_Brief_
Transcribe the data in full and exactly, omitting any pictures.

_Source material_
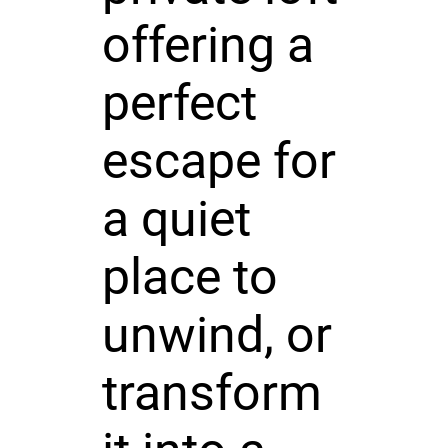
offering a
perfect
escape for
a quiet
place to
unwind, or
transform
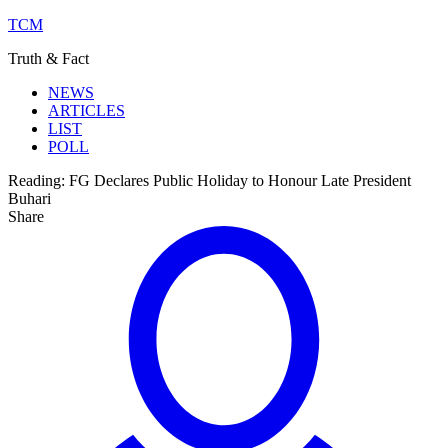
TCM
Truth & Fact
NEWS
ARTICLES
LIST
POLL
Reading:
FG Declares Public Holiday to Honour Late President
Buhari
Share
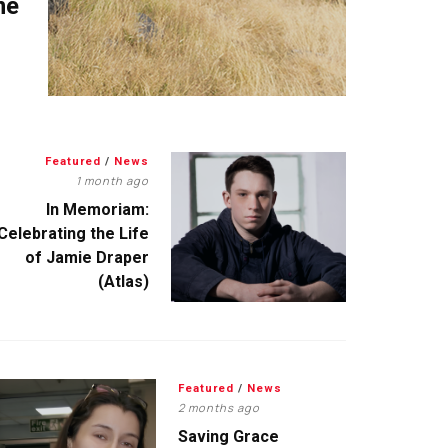
me
Featured
/
News
1 month ago
In Memoriam:
Celebrating the Life
of Jamie Draper
(Atlas)
Featured
/
News
2 months ago
Saving Grace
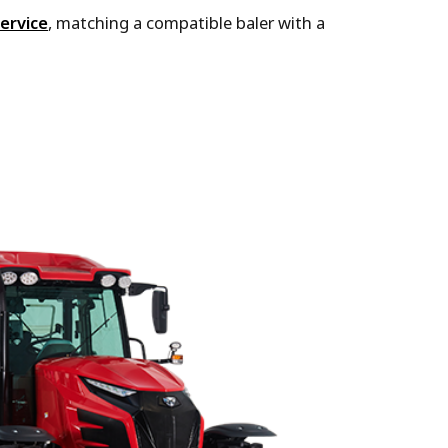
ervice
, matching a compatible baler with a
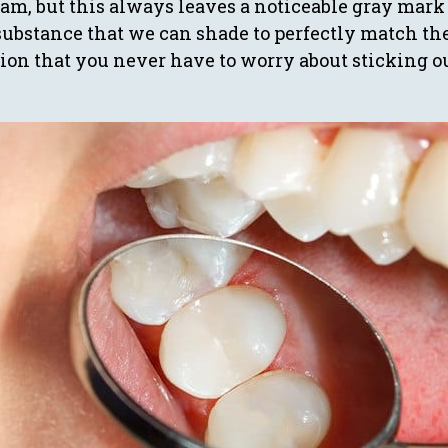
am, but this always leaves a noticeable gray mark 
substance that we can shade to perfectly match th
tion that you never have to worry about sticking o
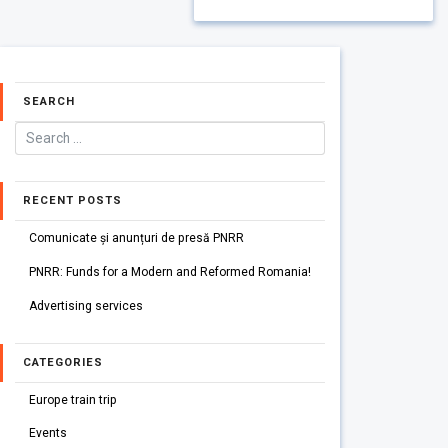
SEARCH
RECENT POSTS
Comunicate și anunțuri de presă PNRR
PNRR: Funds for a Modern and Reformed Romania!
Advertising services
CATEGORIES
Europe train trip
Events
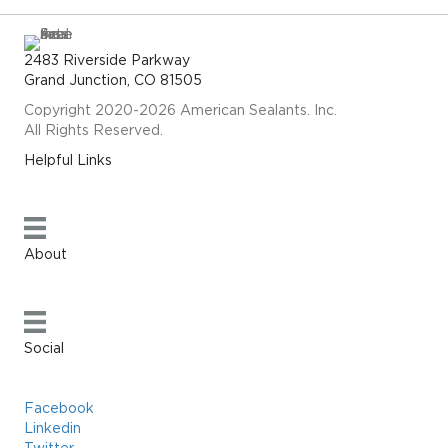
2483 Riverside Parkway
Grand Junction, CO 81505
Copyright 2020-2026 American Sealants. Inc.
All Rights Reserved.
Helpful Links
About
Social
Facebook
Linkedin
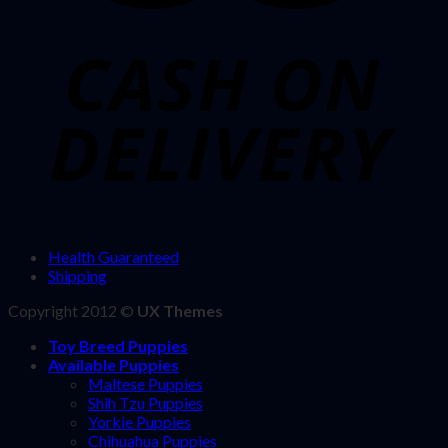
Health Guaranteed
Shipping
Copyright 2012 ©
UX Themes
Toy Breed Puppies
Available Puppies
Maltese Puppies
Shih Tzu Puppies
Yorkie Puppies
Chihuahua Puppies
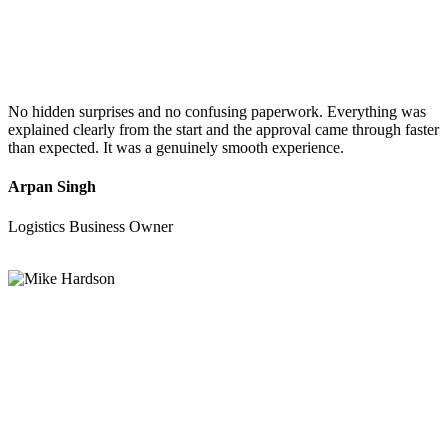
No hidden surprises and no confusing paperwork. Everything was
explained clearly from the start and the approval came through faster
than expected. It was a genuinely smooth experience.
Arpan Singh
Logistics Business Owner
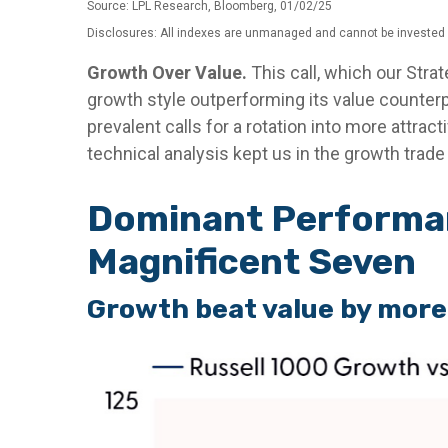
Source: LPL Research, Bloomberg, 01/02/25
Disclosures: All indexes are unmanaged and cannot be invested in
Growth Over Value.
This call, which our Stra
growth style outperforming its value counterp
prevalent calls for a rotation into more attract
technical analysis kept us in the growth trad
Dominant Performan
Magnificent Seven
Growth beat value by more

_Answer to the exercise_
offering a
perfect
escape for
a quiet
place to
unwind, or
transform
TCM
Truth & Fact
NEWS
ARTICLES
LIST
POLL
Reading:
FG Declares Public Holiday to Honour Late President
Buhari
Share
me
Featured
/
News
1 month ago
In Memoriam:
Celebrating the Life
of Jamie Draper
(Atlas)
Featured
/
News
2 months ago
Saving Grace
ervice
, matching a compatible baler with a
am, but this always leaves a noticeable gray mark 
substance that we can shade to perfectly match th
tion that you never have to worry about sticking o
SEARCH
RECENT POSTS
Comunicate și anunțuri de presă PNRR
PNRR: Funds for a Modern and Reformed Romania!
Advertising services
CATEGORIES
Europe train trip
Events
2483 Riverside Parkway
Grand Junction, CO 81505
Copyright 2020-2026 American Sealants. Inc.
All Rights Reserved.
Helpful Links
About
Social
Facebook
Linkedin
Health Guaranteed
Shipping
Copyright 2012 ©
UX Themes
Toy Breed Puppies
Available Puppies
Maltese Puppies
Shih Tzu Puppies
Yorkie Puppies
Chihuahua Puppies
No hidden surprises and no confusing paperwork. Everything was
explained clearly from the start and the approval came through faster
than expected. It was a genuinely smooth experience.
Arpan Singh
Logistics Business Owner
Source: LPL Research, Bloomberg, 01/02/25
Disclosures: All indexes are unmanaged and cannot be invested in
Growth Over Value.
This call, which our Stra
growth style outperforming its value counterp
prevalent calls for a rotation into more attract
technical analysis kept us in the growth trad
Dominant Performan
Magnificent Seven
Growth beat value by more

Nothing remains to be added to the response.